Da tempo la giurisprudenza in Italia riconosce il diritto di satira quale espressione del combinato disposto degli articolo 21,9 e 33 della Costituzione, che tutelano rispettivamente la libertà di pensiero ed espressione, lo sviluppo della cultura e la libertà di creazione artistica. Come ogni diritto, però, anche quello alla satira “funziona” se si muove all'interno di un perimetro che assicuri tanto il rispetto della legge, che quello della morale comune.
Muro imbrattato
Cosa non avvenuta nel quartiere Ostiense di Roma, all'interno di un sottopasso, dove è comparso un murale che ritrae il vicepremier e ministro dell'Interno Matteo Salvini in tonaca da prete, crocifisso brandito in una mano e libretto nell'altra.

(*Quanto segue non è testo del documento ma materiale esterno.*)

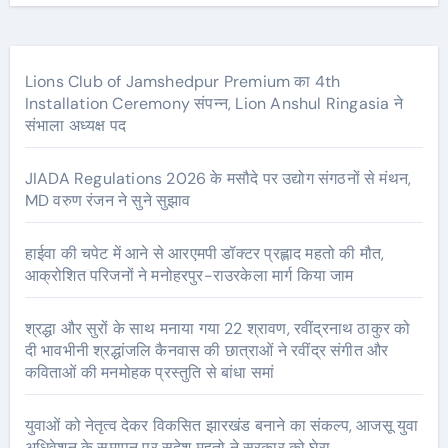
Lions Club of Jamshedpur Premium का 4th
Installation Ceremony संपन्न, Lion Anshul Ringasia ने
संभाला अध्यक्ष पद
JIADA Regulations 2026 के मसौदे पर उद्योग संगठनों से मंथन,
MD वरुण रंजन ने सुने सुझाव
हाईवा की चपेट में आने से आरएमपी डॉक्टर प्रह्लाद महतो की मौत,
आक्रोशित परिजनों ने मनोहरपुर-राउरकेला मार्ग किया जाम
श्रद्धा और सुरों के साथ मनाया गया 22 श्रावण, रवींद्रनाथ ठाकुर को
दी भावभीनी श्रद्धांजलि कैनवास की छात्राओं ने रवींद्र संगीत और
कविताओं की मनमोहक प्रस्तुति से बांधा समां
युवाओं को नेतृत्व देकर विकसित झारखंड बनाने का संकल्प, आजसू युवा
अधिवेशन के समापन पर सुदेश महतो ने सरकार को घेरा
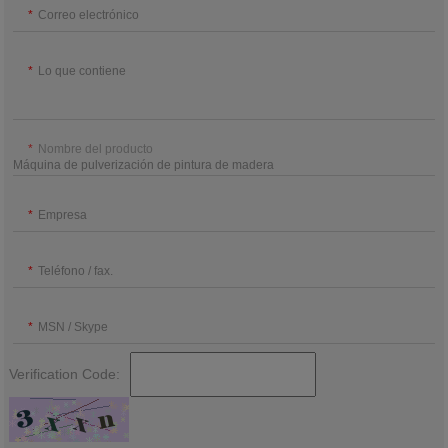
Correo electrónico
Lo que contiene
Nombre del producto
Empresa
Teléfono / fax.
MSN / Skype
Verification Code:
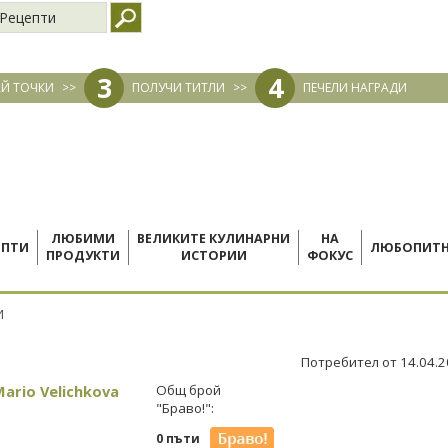
Рецепти
3
4
Й ТОЧКИ
>>
ПОЛУЧИ ТИТЛИ
>>
ПЕЧЕЛИ НАГРАДИ
ЛЮБИМИ
ВЕЛИКИТЕ КУЛИНАРНИ
НА
ЕПТИ
ЛЮБОПИТ
ПРОДУКТИ
ИСТОРИИ
ФОКУС
И
Потребител от 14.04.
ario Velichkova
Общ брой
"Браво!":
0 пъти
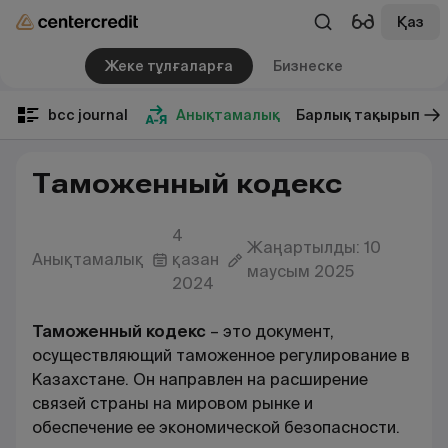
Қаз
Жеке тұлғаларға
Бизнеске
bcc journal
Анықтамалық
Барлық тақырып
Таможенный кодекс
4
Жаңартылды: 10
Анықтамалық
қазан
маусым 2025
2024
Таможенный кодекс
– это документ,
осуществляющий таможенное регулирование в
Казахстане. Он направлен на расширение
связей страны на мировом рынке и
обеспечение ее экономической безопасности.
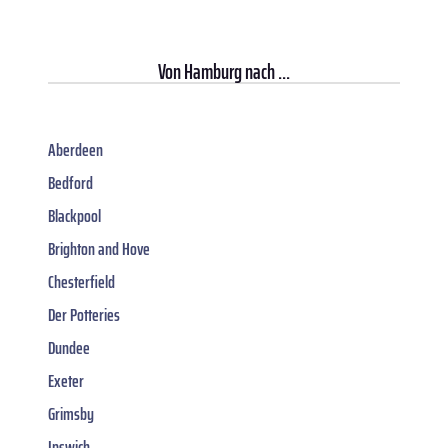
Von
Hamburg
nach ...
Aberdeen
Bedford
Blackpool
Brighton and Hove
Chesterfield
Der Potteries
Dundee
Exeter
Grimsby
Ipswich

Sulle nocche del leader leghista compaiono inoltre le parole “love” (mano destra) e “hate” (sinistra), come quelle dell'inquietante predicatore interpretato da Robert Mitchum nel film “La morte corre sul fiume“.
Fede alla berlina
L'ignoto autore, insomma, per mettere alla berlina un esponente del governo non solo ha deliberatamente sporcato un muro della città ma ha utilizzato anche simboli riconducibili alla fede cristiana e cattolica, urtando il sentimento religioso di milioni di italiani. Sta diventando una triste (a tratti allarmante) consuetudine quella di sfruttare simbologie sacre per fare ironia o portare avanti battaglie politiche. Ripetiamo: il problema non è la satira, né il singolo uomo politico che finisce nel suo mirino, ma le modalità con cui essa si svolge. Vergognose in questo caso.